Oireachtas Joint and Select Committees

Wednesday, 4 December 2019

Select Committee on Health

Estimates for Public Services 2019
Vote 38 - Health (Supplementary)

Photo of Bernard DurkanBernard Durkan (Kildare North, Fine Gael) | Oireachtas source

Waiting lists in general have consumed much of our time. How can the waiting lists be dealt with? It is not rocket science. If we have a waiting list of 1,000, we should be able to figure out how long it will take to deal with it. This is where the planning comes in. Where are the deficiencies that prevent us dealing with that waiting list now? If we cannot deal with that waiting list within a specified period, we should know the specified period within which it should be dealt with and we can then do the budget again. If we cannot do both and identify exactly what is required, the waiting lists will go on forever. If a waiting list is half a mile long this year, it will be two miles long next year because we will have not shortened it. The only way to deal with that is to attack it from all ends together. If that means reverting to the treatment purchase scheme or the private sector, we need to deal with it. There is no good talking about it.

I recently came across a case where the patient was due to come back in two or three years because the condition was supposedly controllable or containable. It was not and I was proved right. If we are telling patients things like that, we are reducing public confidence in the system. I do not attribute blame to anybody in particular, but we all need to recognise it.
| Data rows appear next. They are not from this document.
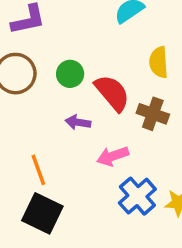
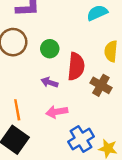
red semicircle: (112, 93) -> (76, 66), turned 36
pink arrow: (113, 156) -> (57, 112), moved

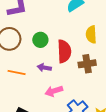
brown cross: (101, 85) -> (87, 64), turned -30
orange line: (17, 110) -> (17, 72), moved, turned -60

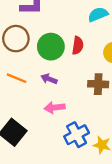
green circle: (40, 40) -> (51, 47), size x1.5
red semicircle: (64, 51) -> (78, 45), moved, size x0.7

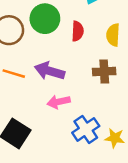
green circle: (51, 47) -> (45, 19), moved
purple arrow: (49, 79) -> (50, 71), size x1.6

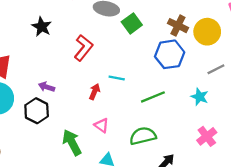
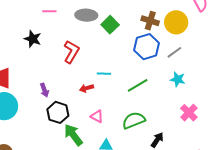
gray line: (216, 69) -> (174, 52), moved
purple arrow: (46, 87) -> (44, 90), turned -120
red arrow: (95, 92) -> (86, 88), turned -120
black hexagon: (37, 111) -> (58, 112), moved

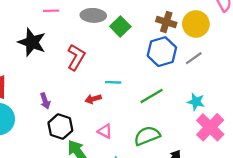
black star: (33, 39) -> (32, 42), size x1.4
cyan star: (178, 79) -> (196, 102), moved
pink cross: (189, 113) -> (210, 127), size x1.4

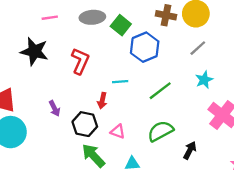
blue hexagon: (162, 52) -> (145, 47), moved
red arrow: (93, 99) -> (102, 101), turned -56
cyan star: (196, 102) -> (204, 80), moved, turned -30
black hexagon: (60, 127) -> (85, 124), moved

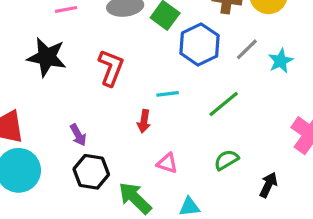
gray line: (198, 48) -> (247, 49), moved
cyan star: (204, 80) -> (281, 61), moved
black hexagon: (85, 124) -> (91, 172), moved
green semicircle: (160, 131) -> (226, 160), size x0.7

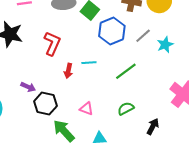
red arrow: (144, 121) -> (68, 71), moved
purple arrow: (78, 135) -> (28, 87), turned -40
black hexagon: (91, 172) -> (46, 104), moved

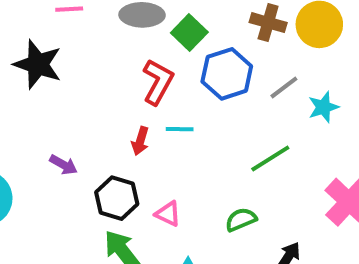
red L-shape: (52, 43) -> (158, 82), moved
green line: (126, 71) -> (270, 158), moved
black hexagon: (46, 104) -> (117, 198), moved

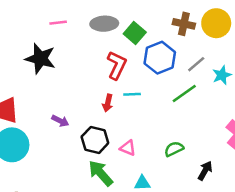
green line: (270, 158) -> (184, 94), moved

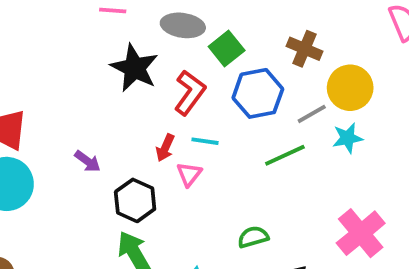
yellow circle: (216, 23) -> (350, 88), moved
black star: (40, 59) -> (135, 68), moved
pink triangle: (128, 148) -> (189, 174), moved, turned 35

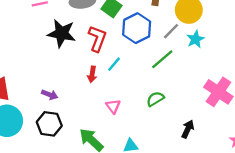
cyan line: (205, 141) -> (114, 64), turned -42
pink triangle: (189, 174) -> (113, 106), moved
black hexagon: (135, 200) -> (49, 124), moved
green semicircle: (253, 237) -> (155, 99), moved

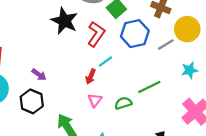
cyan star: (195, 39) -> (190, 70), moved
green line: (162, 59) -> (149, 87), moved
red arrow: (92, 74) -> (91, 77), moved
green semicircle: (155, 99) -> (123, 103), moved

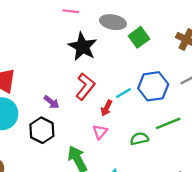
red L-shape: (96, 34) -> (85, 86), moved
blue hexagon: (135, 34) -> (153, 86), moved
pink triangle: (95, 100) -> (100, 132), moved

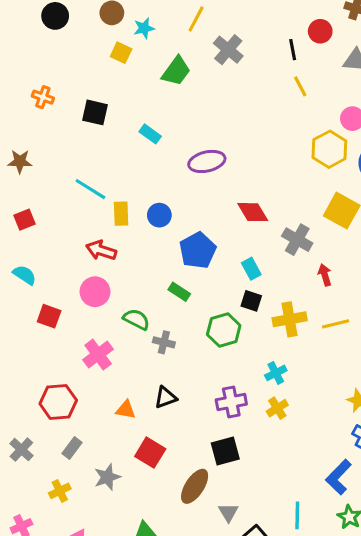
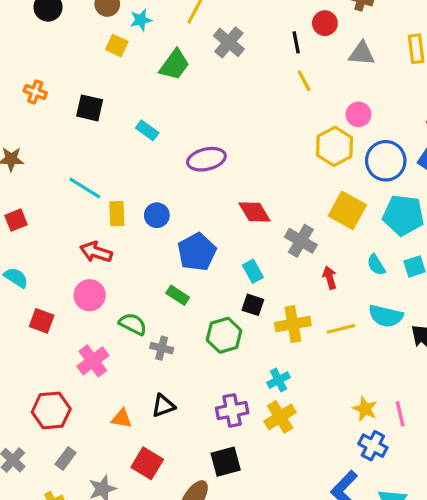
yellow cross: (277, 408) -> (280, 417), size x1.4

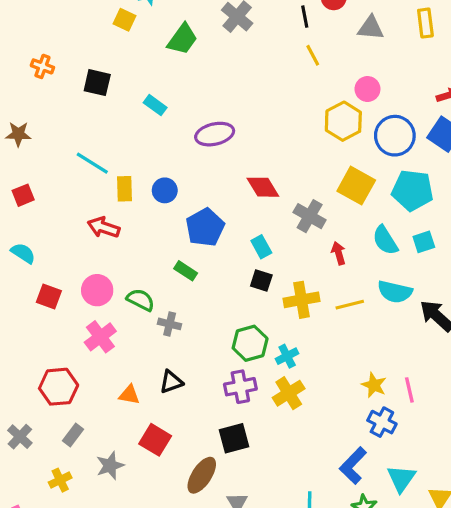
cyan semicircle: (376, 265) -> (385, 240), size x1.4
pink circle: (90, 295) -> (97, 290), moved
green hexagon: (224, 335) -> (250, 343), moved

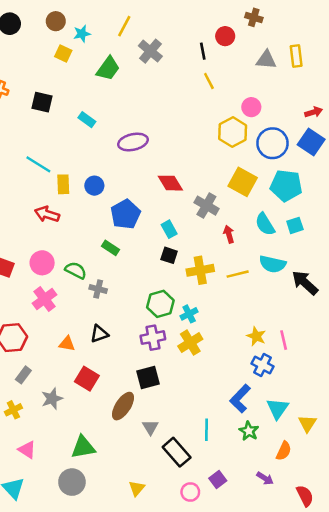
gray triangle: (371, 28) -> (266, 60), moved

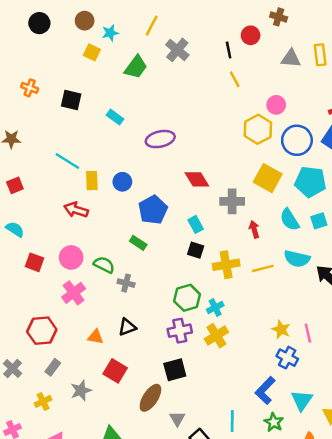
gray cross: (206, 206) -> (232, 201), turned -30

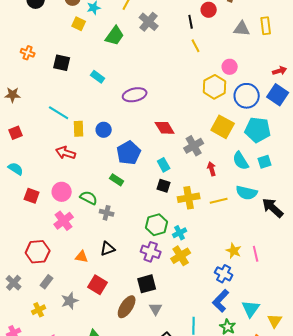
gray cross: (232, 201) -> (194, 146), turned -30
purple cross: (180, 331) -> (151, 252), turned 30
blue cross: (287, 358) -> (224, 274), moved
gray triangle: (177, 419) -> (156, 309), moved

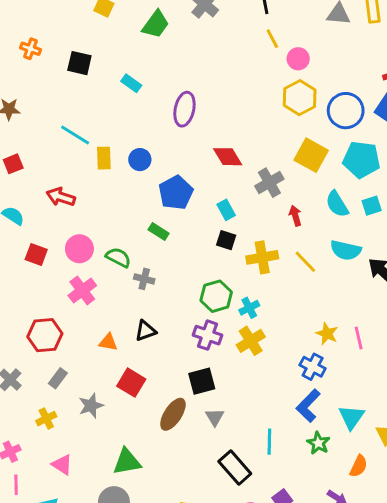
pink circle: (230, 67) -> (298, 59), moved
purple ellipse: (135, 95) -> (184, 109), turned -65
red arrow: (66, 153) -> (61, 197), moved
yellow line: (219, 201) -> (305, 262), turned 60

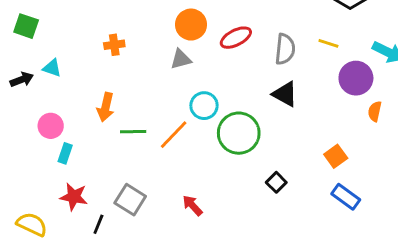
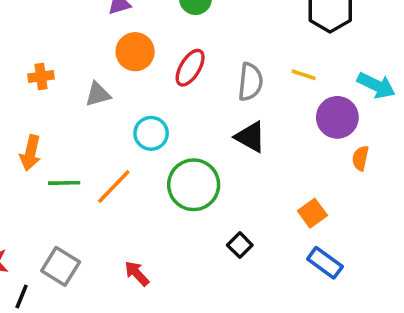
red ellipse: (236, 38) -> (190, 68), turned -32
gray triangle: (181, 59) -> (98, 94), moved
cyan circle: (204, 106) -> (151, 133), moved

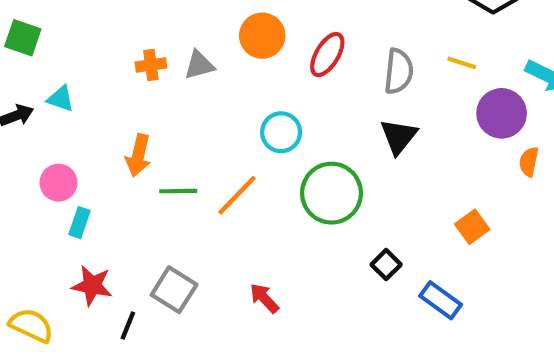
gray triangle: (98, 94) -> (199, 65), moved
black triangle: (250, 137) -> (399, 136), turned 40
blue rectangle: (325, 263) -> (441, 300), moved

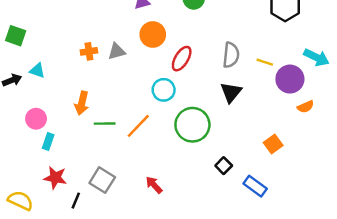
red ellipse: (327, 55) -> (182, 59), moved
yellow line: (462, 63) -> (265, 62), moved
orange semicircle: (529, 162) -> (306, 107), turned -126

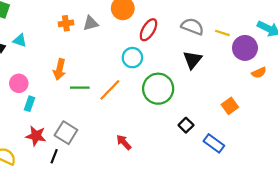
gray semicircle: (231, 55) -> (192, 27), turned -75
gray square: (102, 180) -> (66, 133), moved

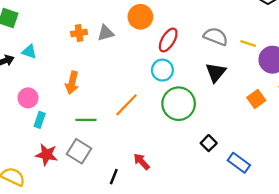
cyan circle: (132, 58) -> (162, 70), moved
green line: (80, 88) -> (86, 120), moved
orange square: (230, 106) -> (256, 99), moved
black line: (54, 156) -> (114, 177), moved

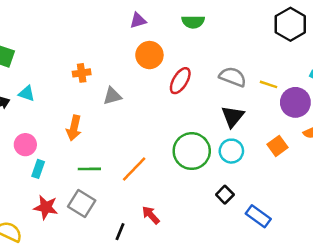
gray triangle: (106, 33) -> (112, 96), moved
cyan circle: (162, 70) -> (231, 151), moved
orange line: (126, 105) -> (134, 169), moved

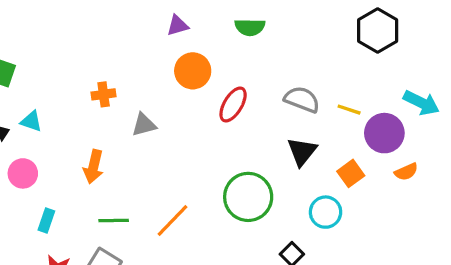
pink circle: (25, 145) -> (23, 173), moved
orange square: (277, 146) -> (351, 173), moved
cyan circle: (231, 151) -> (326, 212), moved

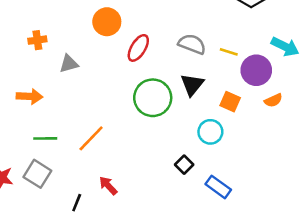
orange arrow: (93, 167) -> (30, 96), turned -100
orange square: (351, 173) -> (230, 102), turned -30
green circle: (248, 197) -> (153, 98), moved

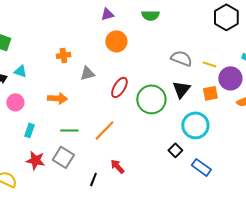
red ellipse: (138, 48) -> (119, 87), moved
orange square: (230, 102) -> (210, 93), moved, turned -35
cyan circle: (210, 132) -> (195, 125), size x1.4

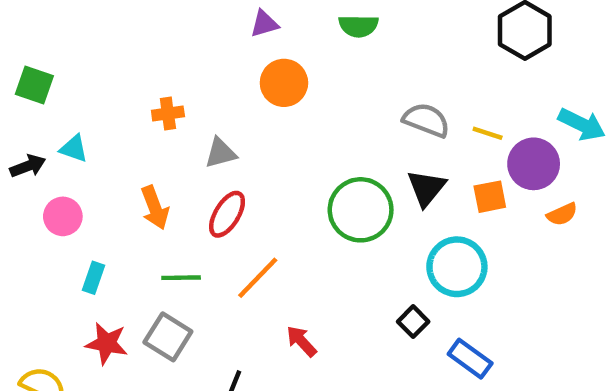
red ellipse: (119, 87) -> (227, 214), moved
orange arrow: (57, 98) -> (155, 208), turned 66
red arrow: (117, 166) -> (301, 341), moved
It is no good talking around the subject; we need to deal with the subject.

Just as in the PC sum to deal with unforeseen issues that come up during the year that we have to deal with - we have to deal with emergencies anyway - we should also draw up a plan to tackle the logjams. It is a farce to have people hanging around in emergency departments all day long and the following day. We have older people sitting on trolleys for two or three days. We should not be dealing with that at all. It is demoralising. Why do we not have a bed to put them into?

Earlier today we had a discussion with representatives from Fórsa on step-down beds. There are step-down beds for women in St. Brigid's Hospital in Crooksling and the Government is closing the place on the basis that the facilities there are old. They are not old; all they need is ongoing maintenance. Such facilities could come on-stream to relieve the pressure we are now facing.

We need to look again at how we are doing it. If we put one doctor into a hospital emergency department and leave him there for three or four days, I guarantee that he will be out the door and down the road after a week. It is not possible for one person to deal with full weight of the demand at any given time. We need a relief system and we must be prepared to recognise that that will arise.

People will claim that I am speaking like an Opposition Member. I am speaking as I have always spoken, as a member of any health committee or body; I have been on a few of them over the years. There is no difficulty dealing with the political element, which means nothing in terms of a contribution to alleviating the problems that now assail the health services. To lift that siege, we need to be able to reassure people with a plan for reducing waiting lists in the coming year.

The IFAC needs to know that as well. I do not propose to take on the council because I know where we went in the past. However, it needs to take into account those areas of current expenditure where we need to deal with the size of the problem as it arises. The result is we do not do anything about it in which case the service becomes run down.

Ireland is the third most expensive of the OECD countries and 27th in public satisfaction ratings. There is something wrong there. I do not know what the problem is. I am not an expert in these issues. I do not need to be an expert, nor does anybody else. However, somebody somehow and somewhere needs to say, "Okay, we're going to merge these two areas. We are going to deal with them. We are going to identify the contributory causes." We are continuously told about the Dutch and Swedish models. They do not work, for God's sake; they have the same problems.

It all comes back to identifying the scale of the issue in a service that cannot be postponed forever. If it was a road building project, it could be postponed, but when somebody's health is at issue, it cannot be postponed. Doing nothing scares the public and demoralises those involved in the service. It avoids facing the decision that has to be taken eventually to deal with the patient.